5

My goal is to create simple geometric line drawings in pure black and white. I do not need gray tones. Something like this (example of training image):

enter image description here

But using that GAN it produces gray tone images. For example, here is some detail from a generated image.

enter image description here

I used this Pytorch based Vanilla GAN as the base for what I am trying to do. I suspect my GAN is doing far too much work calculating all those floats. I'm pretty sure it is normalized to use numbers between -1 and 1 inside the nn? I have read it is a bad idea to try to using 0 and 1 due to problems with tanh activation layer. So any other ideas? Here is the code for my discriminator and generator.

image_size=248
batch_size = 10
n_noise = 100
class Discriminator(nn.Module):
    """
        Simple Discriminator w/ MLP
    """
    def __init__(self, input_size=image_size ** 2, num_classes=1):
        super(Discriminator, self).__init__()
        self.layer = nn.Sequential(
            nn.Linear(input_size, 512),
            nn.LeakyReLU(0.2),
            nn.Linear(512, 256),
            nn.LeakyReLU(0.2),
            nn.Linear(256, num_classes),
            nn.Sigmoid(),
        )

    def forward(self, x):
        y_ = x.view(x.size(0), -1)
        y_ = self.layer(y_)
        return y_

Generator:

class Generator(nn.Module):
    """
        Simple Generator w/ MLP
    """
    def __init__(self, input_size=batch_size, num_classes=image_size ** 2):
        super(Generator, self).__init__()
        self.layer = nn.Sequential(
            nn.Linear(input_size, 128),
            nn.LeakyReLU(0.2),
            nn.Linear(128, 256),
            nn.BatchNorm1d(256),
            nn.LeakyReLU(0.2),
            nn.Linear(256, 512),
            nn.BatchNorm1d(512),
            nn.LeakyReLU(0.2),
            nn.Linear(512, 1024),
            nn.BatchNorm1d(1024),
            nn.LeakyReLU(0.2),
            nn.Linear(1024, num_classes),
            nn.Tanh()
        )

    def forward(self, x):
        y_ = self.layer(x)
        y_ = y_.view(x.size(0), 1, image_size, image_size)
        return y_

What I have so far pretty much consumes all the available memory I have so simplifying it and / or speeding it up would both be a plus. My input images are 248px by 248px. If I go any smaller than that, they are no longer useful. So quite a bit larger than the MNIST digits (28x28) the original GAN was created over. I am also quite new to all of this so any other suggestions are also appreciated.

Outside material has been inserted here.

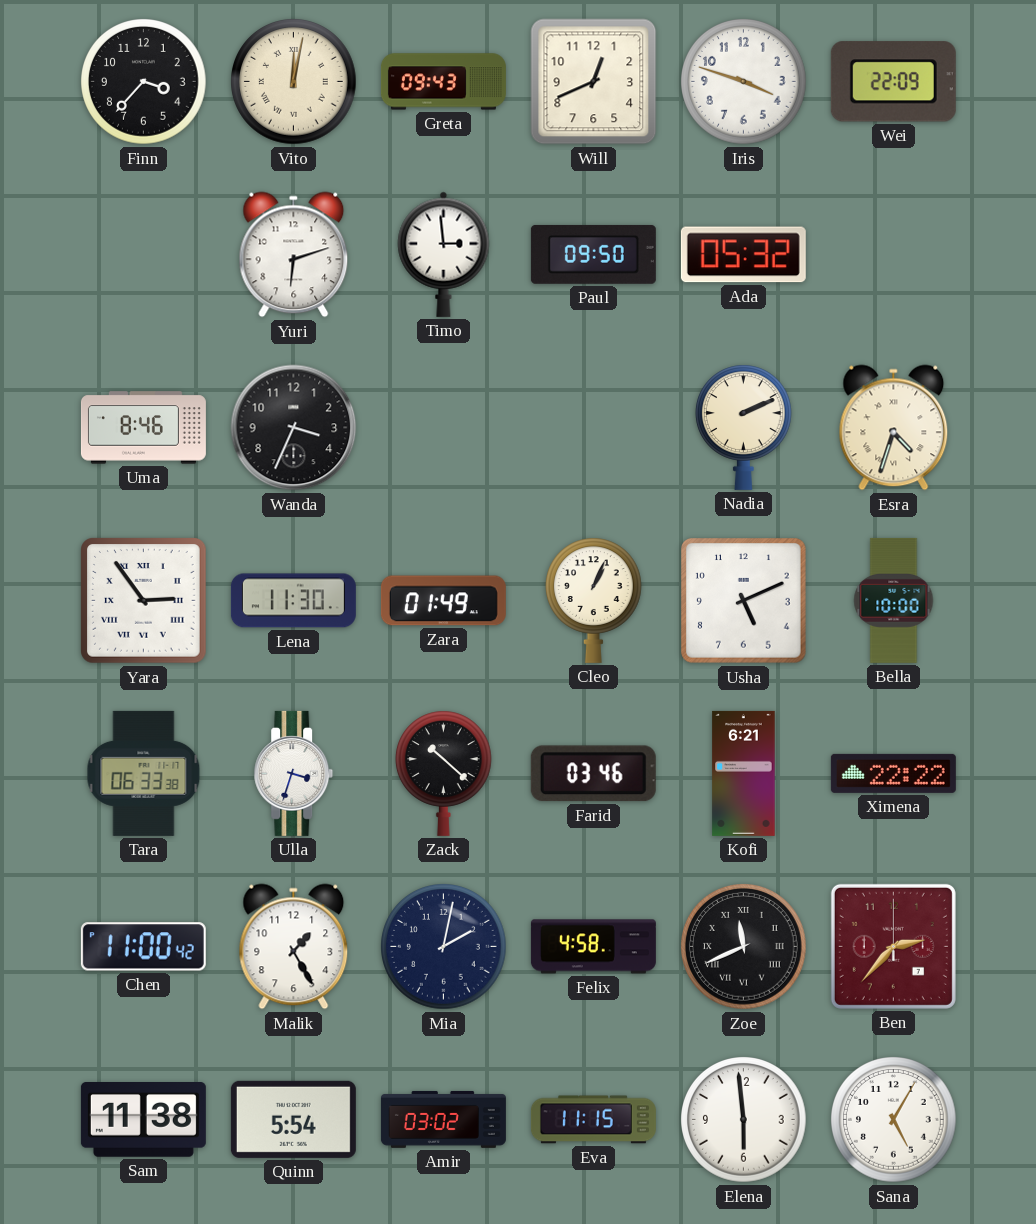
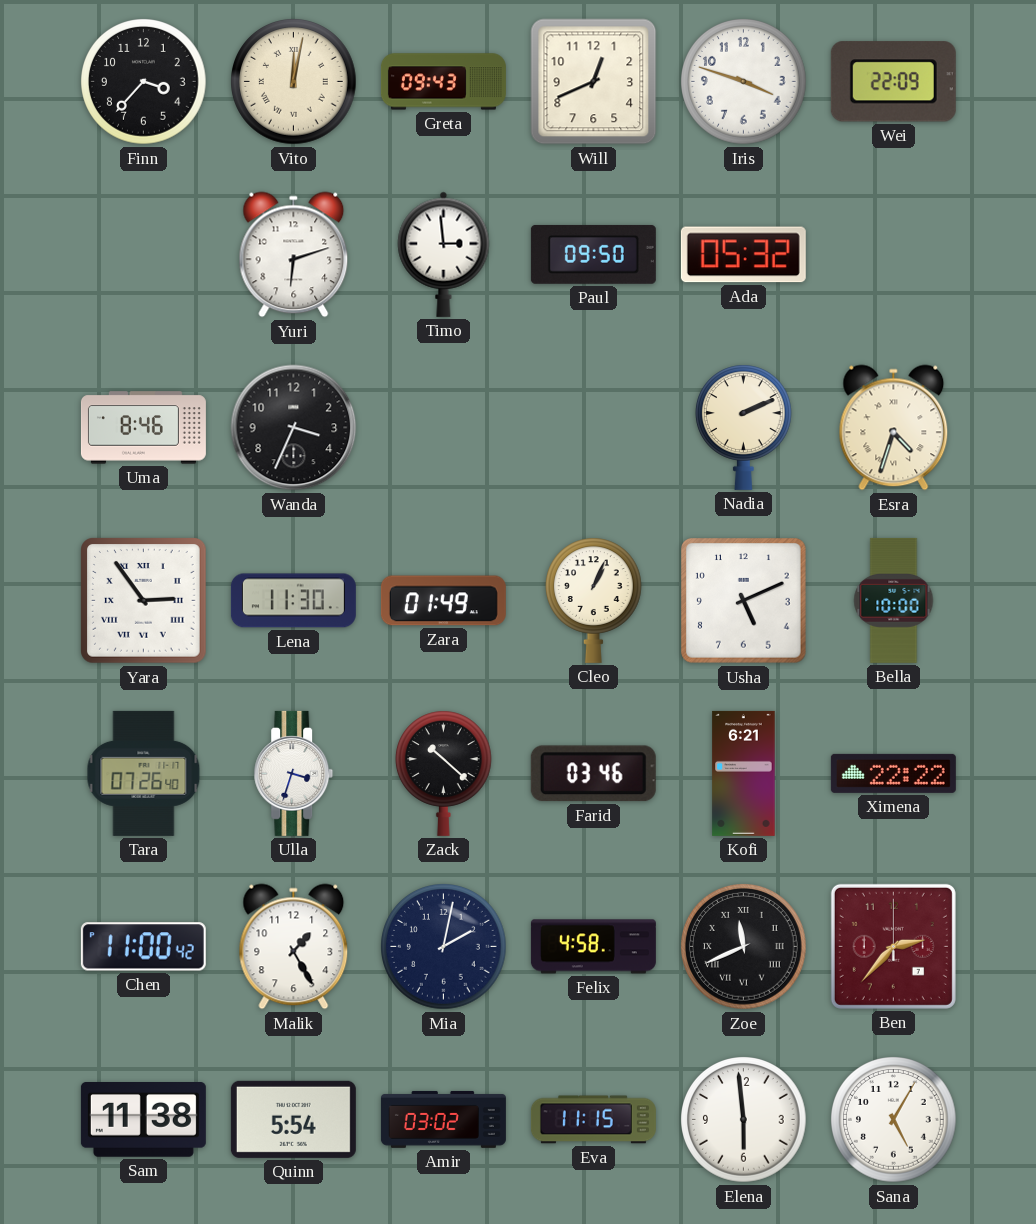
Tara: 06:33 -> 07:26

EDIT: What I have tried so far. I tried making the final output of the Generator B&W by making the output binary (-1 or 1) using this class:

class Binary(nn.Module):
    def __init__(self):
        super(Binary, self).__init__()

    def forward(self, x):
        x2 = x.clone()
        x2 = x2.sign()
        x2[x2==0] = -1.
        x = x2
        return x

And then I replaced nn.Tanh() with Binary(). It did generate black and white images. But no matter how many epochs, the output still looked random. Using grayscale and nn.Tanh() I do at least see good results.

Todd Chaffee
  • 103
  • 7
  • Hi, your output is continuous because your final layer is a Tanh. Please check https://pytorch.org/docs/stable/nn.html#tanh for a reference of what that looks like. Normally in these types of applications you put in a final convolution of x,y,1. – S van Balen Apr 01 '20 at 20:57
  • I had already tried that. See the edit for what I did. I didn't add that at first because I wanted to see what others would come up with. – Todd Chaffee Apr 01 '20 at 23:32

1 Answers1

2

The output is going to be "continuous" if you don't use it for "classification".

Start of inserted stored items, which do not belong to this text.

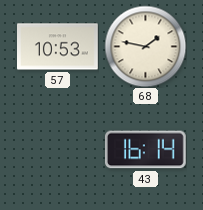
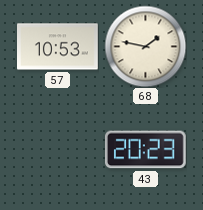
43: 16:14 -> 20:23
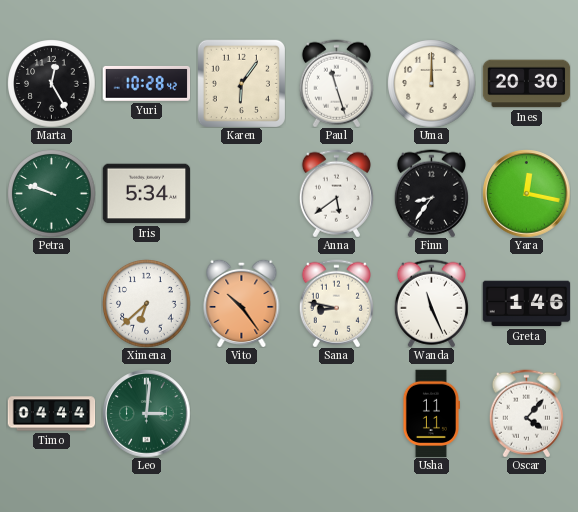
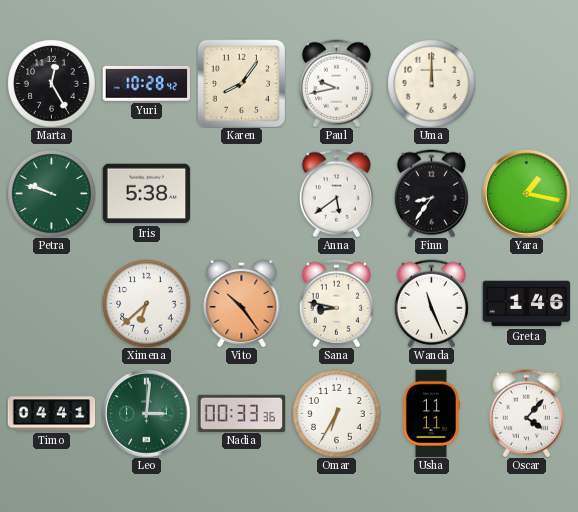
Karen: 6:06 -> 8:06
Paul: 11:27 -> 9:43
Ines: 20:30 -> none
Iris: 5:34 -> 5:38
Yara: 12:17 -> 1:17
Timo: 04:44 -> 04:41
Nadia: none -> 00:33
Omar: none -> 6:35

You can follow few approaches here:

  • This would be the simplest approaches but you probably need some post processing to fill holes in lines:

    1. Define a Threshold to make the image binary;
    2. Redefine the last layer to output a image with 2 channels and define your final image by taking the index of the maximum channel value for each pixel (as it was a classification problem)
  • You can also redefine your problem:

PS:Every time a mention "line" from now on I actually mean line segment.

Given that your images are a set of geometric figures, which can all be broken down to lines and any line can be described by a set of 4 numbers, you can use a RNN to generate the set of lines (pair of points) that can be drawn easily afterwards.

To do so you need to rewrite your training set:

  • Define a line width for your images
  • Based on that line width you can set a number of line orientations possible (for example, with width of one pixel you can only draw lines in 4 orientations 0, 45, 90 135 degrees)
  • Use that to find every point that define line (start and end) by finding points where these orientation changes
  • To transform the set of points into a set of lines you can check if there is a black pixel in that orientation that is in the interval.

Binary Layer Issue

Your binary layer implements a Heaveside Step function which will kill the gradient since it's derivative is 0 for all values other than x=0. In x=0 the derivative is actually not defined (limit goes to infinity).

Thus your weights can't update, so every forward pass will filter data with random weights, causing random effects to the output.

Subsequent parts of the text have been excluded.